Saturday, 2 September 2017

From the Vapor of Gasoline


Whatever happened to the American dream? This group exhibition at White Cube wonders at that very question, taking the current political, social and economic unrest in the US as its starting point. 

This exhibition is a lively collection of works from a group of impressive and challenging artists, which together tell a powerful story of the social ills affecting the US from the Nixon years to the turn of the century.

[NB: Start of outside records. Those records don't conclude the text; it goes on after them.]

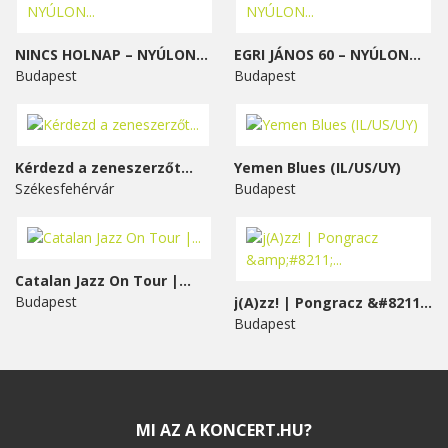
NINCS HOLNAP – NYÚLON...
EGRI JÁNOS 60 – NYÚLON...
Budapest
Budapest
Kérdezd a zeneszerzőt...
Yemen Blues (IL/US/UY)
Székesfehérvár
Budapest
Catalan Jazz On Tour |...
Budapest
j(A)zz! | Pongracz &#8211;...
Budapest
MI AZ A KONCERT.HU?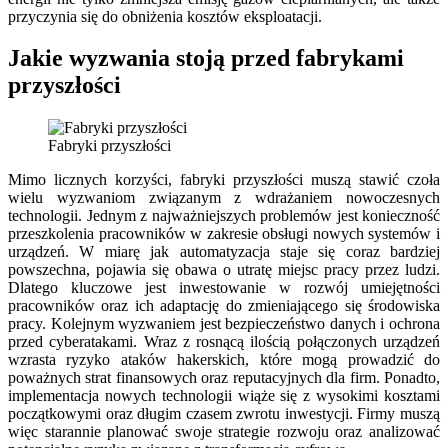
przyczynia się do obniżenia kosztów eksploatacji.
Jakie wyzwania stoją przed fabrykami
przyszłości
Fabryki przyszłości
Mimo licznych korzyści, fabryki przyszłości muszą stawić czoła
wielu wyzwaniom związanym z wdrażaniem nowoczesnych
technologii. Jednym z najważniejszych problemów jest konieczność
przeszkolenia pracowników w zakresie obsługi nowych systemów i
urządzeń. W miarę jak automatyzacja staje się coraz bardziej
powszechna, pojawia się obawa o utratę miejsc pracy przez ludzi.
Dlatego kluczowe jest inwestowanie w rozwój umiejętności
pracowników oraz ich adaptację do zmieniającego się środowiska
pracy. Kolejnym wyzwaniem jest bezpieczeństwo danych i ochrona
przed cyberatakami. Wraz z rosnącą ilością połączonych urządzeń
wzrasta ryzyko ataków hakerskich, które mogą prowadzić do
poważnych strat finansowych oraz reputacyjnych dla firm. Ponadto,
implementacja nowych technologii wiąże się z wysokimi kosztami
początkowymi oraz długim czasem zwrotu inwestycji. Firmy muszą
więc starannie planować swoje strategie rozwoju oraz analizować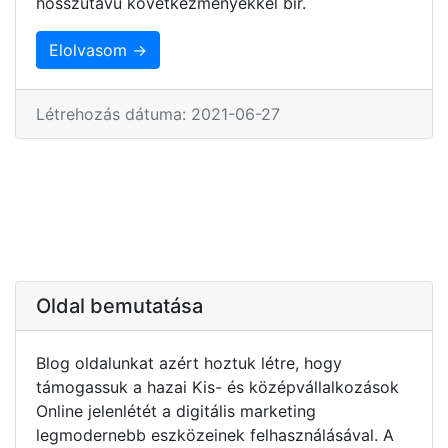
hosszútávú következményekkel bír.
Elolvasom →
Létrehozás dátuma: 2021-06-27
Oldal bemutatása
Blog oldalunkat azért hoztuk létre, hogy
támogassuk a hazai Kis- és középvállalkozások
Online jelenlétét a digitális marketing
legmodernebb eszközeinek felhasználásával. A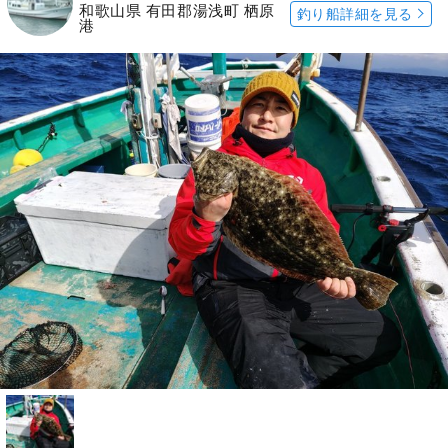
和歌山県 有田郡湯浅町 栖原
釣り船詳細を見る
港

The title of this exhibition, borrowing from the evocative slogan painted across Jean-Michel Basquiat’s Peruvian Maid (1985), conjures a society running on empty. Its artists – loosely linked by a network of personal and professional relationships, as between Cady Noland and Steven Parrino, Jenny Holzer and Barbara Kruger, Richard Prince and Christopher Wool – chronicle a dramatic ideological shift. If the prevailing atmosphere is of disillusion, then it is not without hope: with the end of a dream comes a renewed engagement with reality.

In deconstructing the national self-image, these artists brought a combination of physical violence and intellectual wit to bear on the symbols of America − the Stars and Stripes, the cowboy, the dollar bill − that Pop had seemed to celebrate. They adopted humour, appropriation and inauthenticity as strategies by which to challenge the ideologies inscribed within these signs, opening up the space between the authorised narratives of the United States and the darker histories they concealed.

From the Vapor of Gasoline. 20 September 2017 – 21 October 2017. White Cube Mason's Yard.